While they were talking she used to doze and say, “Good morning, Mrs. So-and-So. My boy’s gone to fight for his country. I’m very proud of my boy gone to fight for his country. Good morning, Mr. So-and-So. My boy’s gone to—He didn’t want to go, but I said he must go to fight for his country.... But that’s not true, Freddie.... Oh, very well, dear. Good morning, Mrs. So-and-So.—”
She used to wake up with a start and say, “Eh, Freddie? Oh, I thought Freddie was in the room.” Tears.
She said she always looked forward to the evenings when Sabre came. She liked him to sit and talk to Effie and to smoke all the time and knock out his pipe on the fender. She said it made her think Freddie was there.
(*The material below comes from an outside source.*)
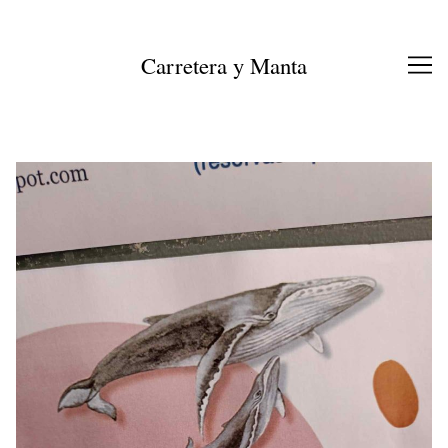
Ir
al
contenido
Carretera y Manta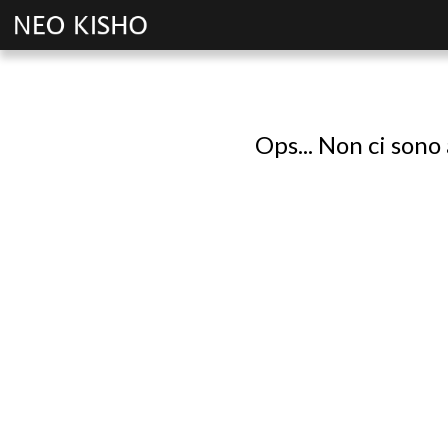
Ops... Non ci sono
Effie said that every night she went into Young Perch’s room and tucked up the bed and set the alarm clock and put the candle and the matches and one cigarette and the ash-tray by the bed; and every night in this performance said, “He said he’s certain to come in quite unexpectedly one night, and he will smoke his one cigarette before he goes to sleep. It’s no good my telling him he’ll set the house on fire one night. He never listens to anything I tell him.” And every morning, when Effie took her in a cup of tea very early (as Freddie used to), she always said, “Has Freddie come home in the night, Effie, dear? Now just go and knock on his door very quietly and then just peep your head in.”
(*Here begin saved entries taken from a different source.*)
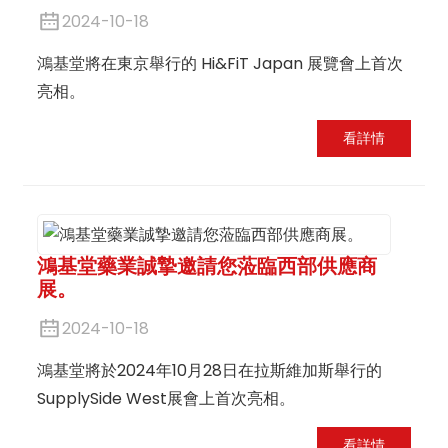
2024-10-18
鴻基堂將在東京舉行的 Hi&FiT Japan 展覽會上首次
亮相。
看詳情
鴻基堂藥業誠摯邀請您蒞臨西部供應商
展。
2024-10-18
鴻基堂將於2024年10月28日在拉斯維加斯舉行的
SupplySide West展會上首次亮相。
看詳情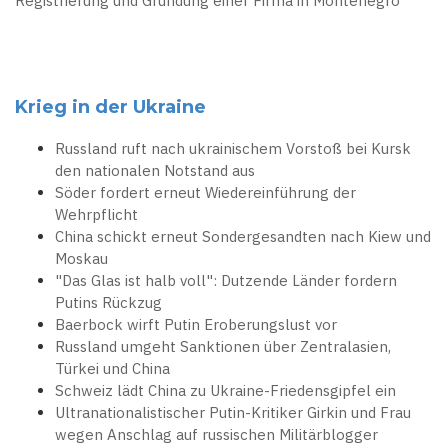
Registrierung und Gründung einer Firma in Montenegro
Krieg in der Ukraine
Russland ruft nach ukrainischem Vorstoß bei Kursk
den nationalen Notstand aus
Söder fordert erneut Wiedereinführung der
Wehrpflicht
China schickt erneut Sondergesandten nach Kiew und
Moskau
"Das Glas ist halb voll": Dutzende Länder fordern
Putins Rückzug
Baerbock wirft Putin Eroberungslust vor
Russland umgeht Sanktionen über Zentralasien,
Türkei und China
Schweiz lädt China zu Ukraine-Friedensgipfel ein
Ultranationalistischer Putin-Kritiker Girkin und Frau
wegen Anschlag auf russischen Militärblogger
Sabre had always thought Bright Effie would be wonderful with old Mrs. Perch. He wrote long letters to Young Perch, telling him how much more than wonderful Bright Effie was. Effie mothered Mrs. Perch and managed her and humoured her in a way that not even Young Perch himself could have bettered. In that astounding fund of humour of hers, reflected in those sparkling eyes, even Mrs. Perch’s most querulously violent attacks were transformed into matter for whimsical appreciation, delightfully and most lovingly dealt with. When the full, irritable, inconsequent flood of one of Mrs. Perch’s moods would be launched upon her in Sabre’s presence, she would turn a dancing eye towards him and immediately she could step into the torrent and would begin, “Now, look here, Mrs. Perch, you know perfectly well—“; and in two minutes the old lady would be mollified and happy.
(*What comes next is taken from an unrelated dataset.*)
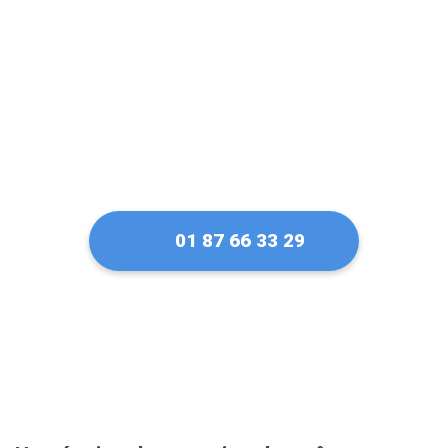
des-Bois
01 87 66 33 29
Marvellous Effie! Sabre used to think; and of course it was because her astounding fund of humour was based upon her all-embracing capacity for love. That was why it was so astounding in its depth and breadth and compass. Sabre liked immensely the half-whispered talks with her while Mrs. Perch dozed in her chair. Effie was always happy. Nothing of that wanting something look was ever to be seen in Effie’s shining eyes. She had the secret of life. Watching her face while they talked, he came to believe that the secret, the thing missing in half the faces one saw, was love. But—the old difficulty—many had love; himself and Nona; and yet were troubled.